Which lines in the records below contain the word "Калькулятор"? Return each of them.

┌─ AVAILABLE DATA

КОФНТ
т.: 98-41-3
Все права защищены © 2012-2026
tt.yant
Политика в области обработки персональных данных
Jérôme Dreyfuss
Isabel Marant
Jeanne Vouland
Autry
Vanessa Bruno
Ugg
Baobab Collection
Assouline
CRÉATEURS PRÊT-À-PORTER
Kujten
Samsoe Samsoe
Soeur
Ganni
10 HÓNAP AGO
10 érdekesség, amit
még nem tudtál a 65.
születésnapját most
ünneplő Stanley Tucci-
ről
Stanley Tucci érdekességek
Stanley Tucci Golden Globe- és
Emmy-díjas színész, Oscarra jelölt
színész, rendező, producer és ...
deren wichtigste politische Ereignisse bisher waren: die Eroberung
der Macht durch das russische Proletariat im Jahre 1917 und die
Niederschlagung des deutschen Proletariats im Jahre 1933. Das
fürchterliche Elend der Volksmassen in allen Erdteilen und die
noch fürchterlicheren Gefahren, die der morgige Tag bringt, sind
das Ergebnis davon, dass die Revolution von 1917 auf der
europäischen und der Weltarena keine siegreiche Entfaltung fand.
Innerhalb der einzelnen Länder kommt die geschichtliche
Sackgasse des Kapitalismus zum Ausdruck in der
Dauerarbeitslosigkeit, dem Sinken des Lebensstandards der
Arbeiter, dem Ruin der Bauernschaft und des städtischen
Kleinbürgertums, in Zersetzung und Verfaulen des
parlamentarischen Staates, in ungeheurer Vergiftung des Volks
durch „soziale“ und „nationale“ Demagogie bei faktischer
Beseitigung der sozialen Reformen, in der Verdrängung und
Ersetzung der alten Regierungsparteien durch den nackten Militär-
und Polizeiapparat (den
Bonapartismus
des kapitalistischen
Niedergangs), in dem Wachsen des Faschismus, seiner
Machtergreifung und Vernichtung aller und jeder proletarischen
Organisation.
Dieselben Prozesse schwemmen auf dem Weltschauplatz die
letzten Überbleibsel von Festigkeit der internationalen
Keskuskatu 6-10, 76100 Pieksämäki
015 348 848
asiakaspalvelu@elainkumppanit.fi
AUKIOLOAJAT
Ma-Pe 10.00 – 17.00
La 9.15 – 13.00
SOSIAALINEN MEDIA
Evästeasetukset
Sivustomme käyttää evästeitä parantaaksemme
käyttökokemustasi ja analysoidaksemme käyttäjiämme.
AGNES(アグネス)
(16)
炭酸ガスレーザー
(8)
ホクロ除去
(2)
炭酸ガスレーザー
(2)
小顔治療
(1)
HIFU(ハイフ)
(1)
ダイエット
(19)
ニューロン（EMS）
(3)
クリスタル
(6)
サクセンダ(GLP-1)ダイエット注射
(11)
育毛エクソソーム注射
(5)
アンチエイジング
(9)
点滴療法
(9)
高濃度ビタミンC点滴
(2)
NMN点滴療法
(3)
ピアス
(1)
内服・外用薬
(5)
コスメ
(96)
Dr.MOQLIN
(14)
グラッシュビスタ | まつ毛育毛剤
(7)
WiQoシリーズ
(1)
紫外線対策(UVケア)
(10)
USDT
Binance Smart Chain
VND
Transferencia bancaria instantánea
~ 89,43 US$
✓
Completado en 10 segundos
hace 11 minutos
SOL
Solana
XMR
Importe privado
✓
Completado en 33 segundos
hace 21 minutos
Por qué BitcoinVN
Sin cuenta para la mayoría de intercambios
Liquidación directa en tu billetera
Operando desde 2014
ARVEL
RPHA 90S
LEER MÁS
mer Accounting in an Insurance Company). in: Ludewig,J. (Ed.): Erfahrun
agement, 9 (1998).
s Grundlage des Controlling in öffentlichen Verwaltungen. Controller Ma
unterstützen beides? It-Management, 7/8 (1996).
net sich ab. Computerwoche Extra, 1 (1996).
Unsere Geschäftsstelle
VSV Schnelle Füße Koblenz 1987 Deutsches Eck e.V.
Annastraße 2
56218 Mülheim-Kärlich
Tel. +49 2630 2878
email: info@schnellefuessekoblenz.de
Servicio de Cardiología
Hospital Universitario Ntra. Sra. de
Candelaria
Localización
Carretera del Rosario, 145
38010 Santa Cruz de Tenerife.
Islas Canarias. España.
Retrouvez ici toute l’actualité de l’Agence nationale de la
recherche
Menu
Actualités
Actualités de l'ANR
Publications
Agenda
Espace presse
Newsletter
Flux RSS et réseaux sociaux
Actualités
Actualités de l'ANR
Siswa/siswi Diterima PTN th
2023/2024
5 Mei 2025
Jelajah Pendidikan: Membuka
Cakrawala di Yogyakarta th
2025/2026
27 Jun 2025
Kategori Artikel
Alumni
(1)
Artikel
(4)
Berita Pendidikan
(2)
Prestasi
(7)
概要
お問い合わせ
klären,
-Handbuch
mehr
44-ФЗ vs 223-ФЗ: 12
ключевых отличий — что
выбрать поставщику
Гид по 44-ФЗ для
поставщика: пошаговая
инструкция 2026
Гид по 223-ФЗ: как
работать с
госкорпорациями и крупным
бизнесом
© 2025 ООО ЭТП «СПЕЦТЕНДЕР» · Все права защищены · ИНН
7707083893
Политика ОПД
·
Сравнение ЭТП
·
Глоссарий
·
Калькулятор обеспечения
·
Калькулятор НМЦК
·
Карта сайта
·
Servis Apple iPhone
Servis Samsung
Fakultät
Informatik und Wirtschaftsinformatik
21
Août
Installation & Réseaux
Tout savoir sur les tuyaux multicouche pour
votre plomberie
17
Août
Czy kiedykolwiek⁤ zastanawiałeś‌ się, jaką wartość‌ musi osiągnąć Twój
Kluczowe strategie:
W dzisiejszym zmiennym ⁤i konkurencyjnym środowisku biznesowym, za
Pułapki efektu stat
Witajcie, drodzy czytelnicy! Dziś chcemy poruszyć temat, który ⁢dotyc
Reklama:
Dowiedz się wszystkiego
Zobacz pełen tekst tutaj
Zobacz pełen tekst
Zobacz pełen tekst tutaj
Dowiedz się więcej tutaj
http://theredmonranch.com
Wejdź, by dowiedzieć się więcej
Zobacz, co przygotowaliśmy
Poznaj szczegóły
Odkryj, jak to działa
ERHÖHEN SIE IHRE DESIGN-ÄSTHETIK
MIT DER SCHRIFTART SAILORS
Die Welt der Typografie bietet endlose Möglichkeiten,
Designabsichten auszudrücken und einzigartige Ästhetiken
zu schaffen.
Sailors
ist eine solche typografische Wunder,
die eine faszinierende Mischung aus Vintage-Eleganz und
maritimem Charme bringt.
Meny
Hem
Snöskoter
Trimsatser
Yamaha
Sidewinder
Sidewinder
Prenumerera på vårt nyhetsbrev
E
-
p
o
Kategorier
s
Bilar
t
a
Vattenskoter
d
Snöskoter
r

└─

RESULT OF THIS EXERCISE
Калькулятор обеспечения
Калькулятор НМЦК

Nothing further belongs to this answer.